What is a Company Limited by Shares?
A company limited by shares means that the owners have limited financial liability, so their personal finances are protected if the company encounters financial problems. Limited liability is a major benefit over the sole trader structure whereby the sole trader is liable for business debt.
They are more commonly referred to as limited companies, and account for most private companies registered in the UK. This company structure is particularly popular as the company exists as a separate legal entity from the individual directors.
This page provides all of the need-to-know information about private companies limited by shares.
Who is this structure right for?
This structure is attractive to businesses interested in making a profit due to its flexibility in ownership and investment, while also providing liability protection to shareholders. For example:
- Entrepreneurs and Startups: Those looking to limit personal financial risk while attracting investment.
- Small and Medium-Sized Businesses: Companies that want liability protection and flexibility to raise capital through shareholding.
- Growing Businesses: Companies planning to expand or seek outside investment without exposing owners to unlimited liability.
- Family Businesses: Families wanting to keep ownership within the group while protecting personal assets.
Key Benefits
Separate Legal Entity:
The company is distinct from its shareholders and directors, meaning it can own assets, enter contracts, and be sued in its own right.
Limited Liability:
Shareholders' personal finances are protected, and they are only liable for company debts up to the value of their shares.
Shares:
Ownership of the company is divided into shares, which can be bought, sold, or transferred.
You can sell shares to raise funds and grow the business.
Features
Professional Image:
Incorporating improves your business profile, making it more attractive to clients and investors as a reputable, well-structured company.
Corporate Directors:
Another company can be a shareholder or director, but there must always be at least one human director.
Business Continuity:
The company can continue to exist even if the owners pass away, unlike a sole proprietorship.
Name Protection:
Your company name is protected upon registration, preventing others from using the same or a similar name.

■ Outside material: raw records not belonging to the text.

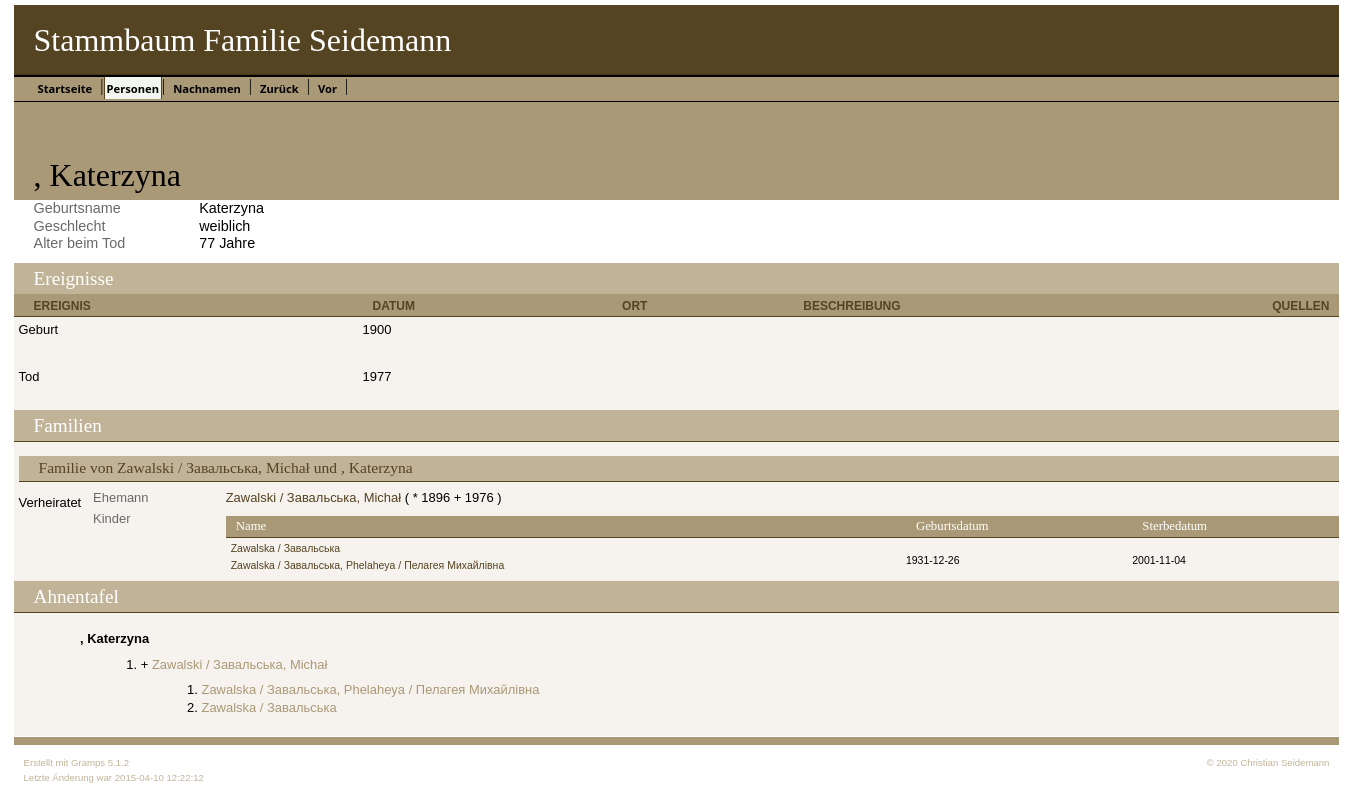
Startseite (65, 88)
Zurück (279, 88)
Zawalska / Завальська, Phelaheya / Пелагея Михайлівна (368, 565)
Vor (327, 88)
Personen (133, 88)
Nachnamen (207, 88)
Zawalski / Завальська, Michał (313, 497)
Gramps (88, 762)
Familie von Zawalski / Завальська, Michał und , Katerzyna (226, 467)
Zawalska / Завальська (285, 548)
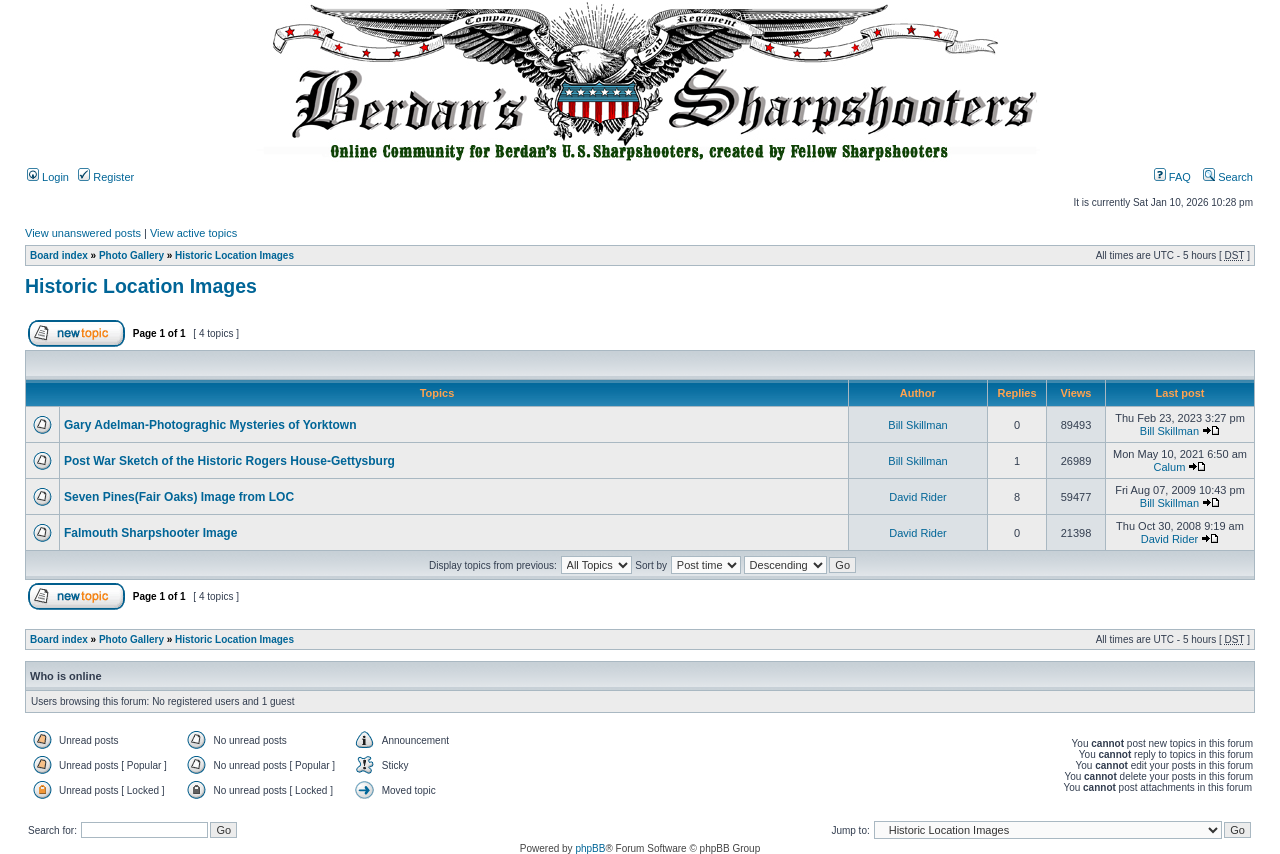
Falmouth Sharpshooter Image (150, 533)
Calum (1170, 467)
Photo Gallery (131, 255)
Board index (59, 255)
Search (1228, 177)
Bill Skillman (917, 425)
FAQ (1172, 177)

Forming a company limited by shares
Incorporating a company limited by shares is incredibly simple. Here's what's required:
- All limited by shares companies must be registered with Companies House and you company name must be unique
- You’ll need a physical registered office address in the same country as the company.
- At least one shareholder and one director are required; one person can fulfill both roles.
- You need to specify up to four Standard Industrial Classification (SIC) codes describing your business activities.
- Details of all People with Significant Control (PSCs) in the company must be declared on incorporation.
- On incorporation Companies House will issue a memorandum of association to state the names of the first shareholders (known as the 'subscribers') and their intention to form the company and take at least one share.
- A governing document called the articles of association must be adopted during the company incorporation process - this outlines the rules and regulations of the company and its owners and its members/officers.